Exercise requirements — Report every line of the records beneath this task that holds the string "your".

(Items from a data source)
===============

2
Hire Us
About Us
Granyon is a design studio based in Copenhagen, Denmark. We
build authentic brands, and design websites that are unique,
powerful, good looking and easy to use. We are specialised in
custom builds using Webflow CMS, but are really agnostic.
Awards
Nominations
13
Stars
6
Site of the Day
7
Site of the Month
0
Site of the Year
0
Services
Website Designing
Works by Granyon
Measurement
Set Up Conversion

===============

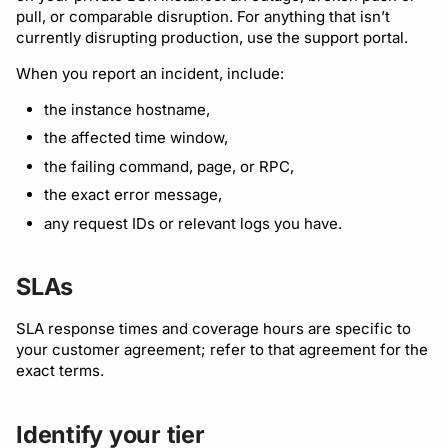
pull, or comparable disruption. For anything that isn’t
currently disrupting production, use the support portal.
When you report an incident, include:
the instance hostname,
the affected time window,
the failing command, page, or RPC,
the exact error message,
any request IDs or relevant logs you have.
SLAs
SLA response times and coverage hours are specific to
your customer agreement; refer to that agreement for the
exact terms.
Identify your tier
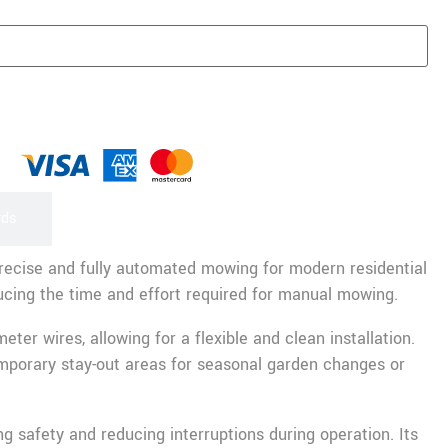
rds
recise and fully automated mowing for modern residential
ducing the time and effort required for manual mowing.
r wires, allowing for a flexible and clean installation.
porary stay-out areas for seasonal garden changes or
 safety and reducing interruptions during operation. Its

===============

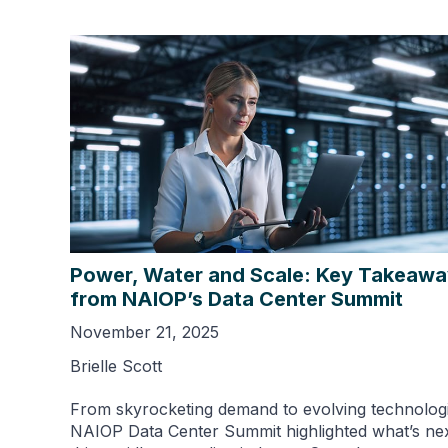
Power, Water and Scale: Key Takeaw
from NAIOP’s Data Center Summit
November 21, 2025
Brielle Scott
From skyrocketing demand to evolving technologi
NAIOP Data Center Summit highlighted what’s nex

===============

Answer to this task —
your customer agreement; refer to that agreement for the
Identify your tier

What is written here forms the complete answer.